2013年12月15日 星期日

資料倉儲效能維護

Data warehouses are often very large, so you have to deal with performance problems. You can use index, data compression, columnstored indexed, T-SQL query skill ... to enhance performance.

Indexing Dimensions and Fact Tables

Indexing

clustered indexes

store every table with a clustered index, and surrogate keys are ideal for clustered indexes.

Nonclustered indexes

Nonclustered indexes generally don't help DW queries much. However, this does not mean that you shouldn't create any nonclustered indexes in your DW. An attribute of a dimension is not a good candidate for a nonclustered index key. You should create indexes only if these columns are used in report queries

filtered index

You can create a filtered nonclustered index which are useful when some values in a column occur rarely, whereas other values occur frequently .

Join

Hash Join

SQL Server Query Optimizer recognizes star join patterns and uses bitmap filtered hash joins. Query Optimizer uses hash joins when you join on non-sorted columns from both tables involved in a join. Hash joins can work in parallel threads. With bitmap filtering, they can work on a subset of rows from a dimension and from a fact table in each thread. Such queries are typical for data warehousing environments. For hash joins, you do not index the foreign keys of a fact table.

Nested Loops Joins

If one join input is small (fewer than 10 rows) and the other join input is fairly large and indexed on its join columns, an index nested loops join is the fastest join operation because they require the least I/O and the fewest comparisons.

Merge Joins

If the two join inputs are not small but are sorted on their join column (for example, if they were obtained by scanning sorted indexes), a merge join is the fastest join operation.

Indexed Views

Indexed views are especially useful for following case:

  • queries that aggregate data.
  • queries that perform multiple joins.

However, to speed up data loads, you can drop or disable the index before load and then recreate or rebuild it after the load.

SET STATISTICS IO ON

USE AdventureWorksDW2012;
GO

SELECT ProductKey, 
SUM(SalesAmount) AS Sales, 
COUNT_BIG(*) AS NumberOfRows
FROM dbo.FactInternetSales
GROUP BY ProductKey;
GO

CREATE VIEW SalesByProduct WITH SCHEMABINDING AS
	SELECT ProductKey,
	SUM(SalesAmount) AS Sales,
	COUNT_BIG(*) AS NumberOfRows
	FROM dbo.FactInternetSales
	GROUP BY ProductKey;
GO
CREATE UNIQUE CLUSTERED INDEX CLU_SalesByProduct
	ON dbo.SalesByProduct (ProductKey);
GO

SELECT ProductKey,
SUM(SalesAmount) AS Sales,
COUNT_BIG(*) AS NumberOfRows
FROM dbo.FactInternetSales
GROUP BY ProductKey;
GO

Note that the view must be created with the SCHEMABINDING option if you want to index it. In addition, you must use the COUNT_BIG aggregate function. Nevertheless, after creating the view and the index, execute the query again.

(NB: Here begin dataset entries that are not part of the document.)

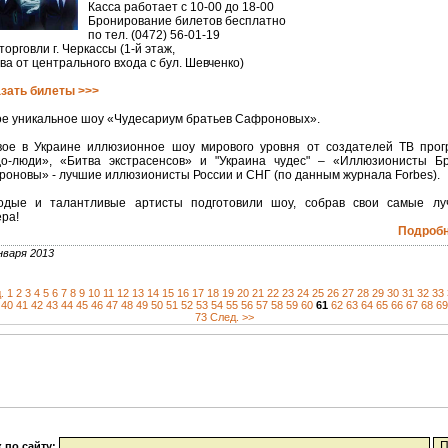
Касса работает с 10-00 до 18-00
Бронирование билетов бесплатно
по тел. (0472) 56-01-19
торговли г. Черкассы (1-й этаж,
ва от центрального входа с бул. Шевченко)
зать билеты >>>
е уникальное шоу «Чудесариум братьев Сафроновых».
ое в Украине иллюзионное шоу мирового уровня от создателей ТВ про
о-люди», «Битва экстрасенсов» и "Украина чудес" – «Иллюзионисты Б
оновы» - лучшие иллюзионисты России и СНГ (по данным журнала Forbеs).
одые и талантливые артисты подготовили шоу, собрав свои самые лу
ра!
Подробне
нваря 2013
.
1
2
3
4
5
6
7
8
9
10
11
12
13
14
15
16
17
18
19
20
21
22
23
24
25
26
27
28
29
30
31
32
33
40
41
42
43
44
45
46
47
48
49
50
51
52
53
54
55
56
57
58
59
60
61
62
63
64
65
66
67
68
69
73
След. >>
 по сайту: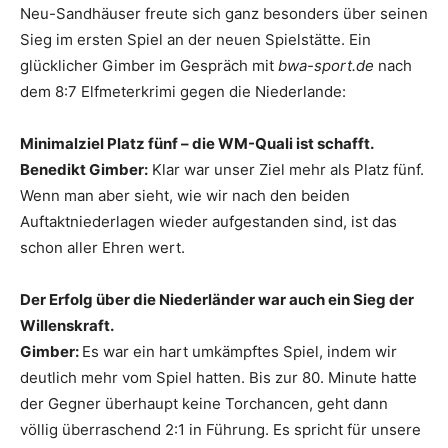
Neu-Sandhäuser freute sich ganz besonders über seinen
Sieg im ersten Spiel an der neuen Spielstätte. Ein
glücklicher Gimber im Gespräch mit
bwa-sport.de
nach
dem 8:7 Elfmeterkrimi gegen die Niederlande:
Minimalziel Platz fünf – die WM-Quali ist schafft.
Benedikt Gimber:
Klar war unser Ziel mehr als Platz fünf.
Wenn man aber sieht, wie wir nach den beiden
Auftaktniederlagen wieder aufgestanden sind, ist das
schon aller Ehren wert.
Der Erfolg über die Niederländer war auch ein Sieg der
Willenskraft.
Gimber:
Es war ein hart umkämpftes Spiel, indem wir
deutlich mehr vom Spiel hatten. Bis zur 80. Minute hatte
der Gegner überhaupt keine Torchancen, geht dann
völlig überraschend 2:1 in Führung. Es spricht für unsere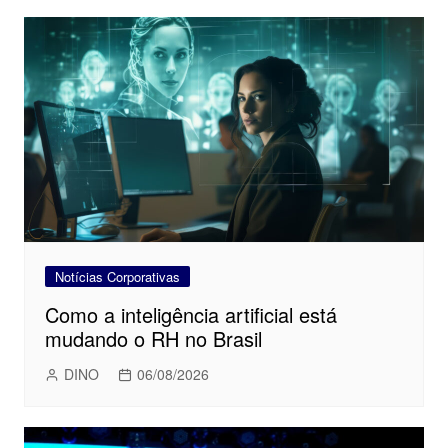
Notícias Corporativas
Como a inteligência artificial está
mudando o RH no Brasil
DINO
06/08/2026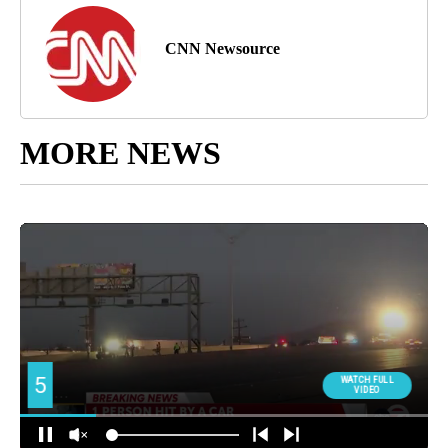
CNN Newsource
MORE NEWS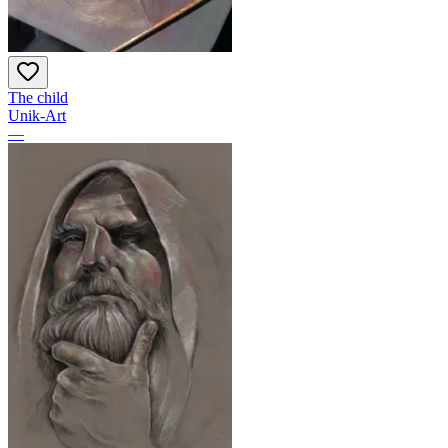
The child
Unik-Art
—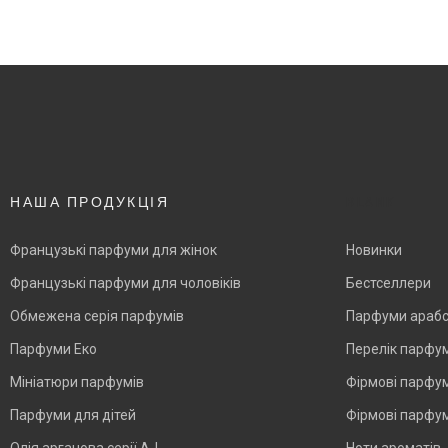
НАША ПРОДУКЦІЯ
BLANK
Французькі парфуми для жінок
Новинки
Французькі парфуми для чоловіків
Бестселлери
Обмежена серія парфумів
Парфуми арабс
Парфуми Еко
Перелік парфу
Мініатюри парфумів
Фірмові парфум
Парфуми для дітей
Фірмові парфум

Using Appropriate Query Techniques

若你寫出沒有效率的 TSQL ,資料庫引擎也幫不了你了。例如下面這個總計的查詢:

需求:依訂單號碼順序,列出訂單明細中,各個品項的金額,並且後面加入一個累計金額欄位,如下面結果:

你可以使用 non-equi join 的查詢方式,例如:

SET STATISTICS IO ON
SET STATISTICS TIME ON
GO

WITH InternetSalesGender AS
(
	SELECT ISA.CustomerKey, C.Gender,
	ISA.SalesOrderNumber + CAST(ISA.SalesOrderLineNumber AS CHAR(1)) AS OrderLineNumber,
	ISA.SalesAmount
	FROM dbo.FactInternetSales AS ISA
	INNER JOIN dbo.DimCustomer AS C ON ISA.CustomerKey = C.CustomerKey
	WHERE ISA.CustomerKey <= 12000
)
SELECT ISG1.OrderLineNumber, ISG1.Gender,
Min(ISG1.SalesAmount) AS SalesAmount, 
SUM(ISG2.SalesAmount) AS RunningTotal
FROM InternetSalesGender AS ISG1
INNER JOIN InternetSalesGender AS ISG2 ON ISG1.Gender = ISG2.Gender AND ISG1.OrderLineNumber >= ISG2.OrderLineNumber
GROUP BY ISG1.Gender, ISG1.OrderLineNumber
ORDER BY ISG1.Gender, ISG1.OrderLineNumber

下圖是執行結果, 回傳 6434 列, FactInternetSales 邏輯讀取 4534 , DimCustomer 邏輯讀取 196 , Worktable 邏輯讀取 21314。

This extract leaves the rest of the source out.